Each person who writes code for Bioconductor can use these data structures, writing functions that input and output data within these defined structures. If they are working on something where there isn’t yet a defined structure, they can define new ones within their package, which others can then use in their own packages.

As a result of this design, there are a number of complex data structures in use within Bioconductor packages. Some that you might come across as you start to work using this approach include:³¹⁶

ExpressionSet
SummarizedExperiment
GRanges
VCF
VRanges
BSgenome

17.3 Why is it sometimes necessary to use a Bioconductor approach with biomedical data

For data collected from complex laboratory equipment like flow cytometers and mass spectrometers, there are two main features that make it useful to use more complex data structures in R in the earlier stages of pre-processing the data rather directly using a tidy data structure. First, the data are often very large, in some cases so large that it is difficult to read them into R. Second, the data might combine various elements that you’d like to keep together as you move through the steps of pre-processing the data, but each of these elements have their own natural structures, making it hard to set the data up as a two-dimensional dataframe. Let’s take a more detailed look at each of these.

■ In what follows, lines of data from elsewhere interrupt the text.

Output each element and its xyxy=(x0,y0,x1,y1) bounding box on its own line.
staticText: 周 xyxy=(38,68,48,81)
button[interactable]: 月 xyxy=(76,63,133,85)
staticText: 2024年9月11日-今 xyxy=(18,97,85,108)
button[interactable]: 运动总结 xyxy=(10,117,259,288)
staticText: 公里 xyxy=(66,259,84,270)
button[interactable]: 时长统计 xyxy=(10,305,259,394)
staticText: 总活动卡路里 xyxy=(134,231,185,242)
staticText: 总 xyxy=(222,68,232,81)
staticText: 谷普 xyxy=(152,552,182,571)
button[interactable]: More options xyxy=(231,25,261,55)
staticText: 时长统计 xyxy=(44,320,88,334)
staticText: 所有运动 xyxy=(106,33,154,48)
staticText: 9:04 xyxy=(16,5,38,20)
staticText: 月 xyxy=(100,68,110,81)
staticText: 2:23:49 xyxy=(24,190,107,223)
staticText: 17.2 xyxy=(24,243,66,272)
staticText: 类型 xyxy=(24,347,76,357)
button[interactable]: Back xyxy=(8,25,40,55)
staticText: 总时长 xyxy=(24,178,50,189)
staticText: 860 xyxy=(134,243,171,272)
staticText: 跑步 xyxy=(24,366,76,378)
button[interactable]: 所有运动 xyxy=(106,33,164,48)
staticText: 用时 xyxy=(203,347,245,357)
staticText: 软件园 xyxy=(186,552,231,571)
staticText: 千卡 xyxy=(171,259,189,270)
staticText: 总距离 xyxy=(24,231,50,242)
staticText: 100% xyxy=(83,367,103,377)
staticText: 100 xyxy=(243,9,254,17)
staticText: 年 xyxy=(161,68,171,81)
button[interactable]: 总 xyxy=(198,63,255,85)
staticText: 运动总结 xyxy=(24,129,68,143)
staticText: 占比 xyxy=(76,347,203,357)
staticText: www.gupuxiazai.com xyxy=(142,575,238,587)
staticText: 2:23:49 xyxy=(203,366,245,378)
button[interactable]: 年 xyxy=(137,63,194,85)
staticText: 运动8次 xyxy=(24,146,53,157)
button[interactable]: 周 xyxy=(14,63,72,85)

First, very large datasets are common in biomedical data, including genomics data. In a book on Modern Statistics for Modern Biology, Holmes and Huber describe how the size of biological data have exploded:

“Biology, formerly a science with sparse, often only qualitative data, has turned into a field whose production of quantitative data is on par with high energy physics or astronomy and whose data are wildly more heterogeneous and complex.”³¹⁷

When datasets are large, it can cause complications for computers. A computer has several ways that it can store data. The primary storage is closely connected with the computer’s processing unit, where calculations are made, and so data stored in this primary storage can be processed by code very quickly. This storage is called the computer’s random access memory, or RAM. R uses this approach, and so when you load data in R to be stored in one of its traditional data structures, that data is moved into part of the computer’s RAM.³¹⁸

Data can also be stored in other devices on a computer, including hard drives and solid state drives that are built into the computer or even onto storage devices that can be removed from the computer, like USB drives or external hard drives. The size of available storage in these devices tends to be much, much larger than the storage size of the computer’s RAM. However, it takes longer to access data in these secondary storage devices because they aren’t directly connected to the processor, and instead require the data to move into RAM before it can be accessed by the processor, which is the only part of the computer that can do things to analyze, modify, or otherwise process the data.

The traditional dataframe structure in R is built after reading data into RAM. However, many biological experiments now create data that is much too large to read into memory for R in a reasonable way.³¹⁹ If you try to read in a dataset that’s too large for the RAM, R can’t handle it. As Roger Peng notes in R Programming for Data Science:

“Reading in a large dataset for which you do not have enough RAM is one easy way to freeze up your computer (or at least your R session). This is usually an unpleasant experience that usually requires you to kill the R process, in the best case scenario, or reboot your computer, in the worst case.”³²⁰

More complex data structures can allow more sophisticated ways to handle massive data, and so they are often necessary when working with massive biological datasets, particularly early in pre-processing, before the data can be summarized in an efficient way. For example, a more complex data structure could allow much of the data to be left on disk, and only read into memory on demand, as specific portions of the data are needed.³²¹ This approach can be used to iterate across subsets of the data, only reading parts of the data into memory at a time.³²² Such structures can be designed to work in a way that, if you are the user, you won’t notice the difference in where the data is kept (on disk versus in memory)—this means you won’t have to worry about these memory management issues, but instead can just gain from everything going smoothly, even as datasets get very large.³²³

The second reason that tidy dataframes aren’t always the best container for biomedical data has to do with the complexity of the data. Dataframes are very clearly and simply organized. However, they can be too restrictive in some cases. Sometimes, you might have data that do not fit well within the two-dimensional, non-ragged structure that is characteristic of the dataframe structure.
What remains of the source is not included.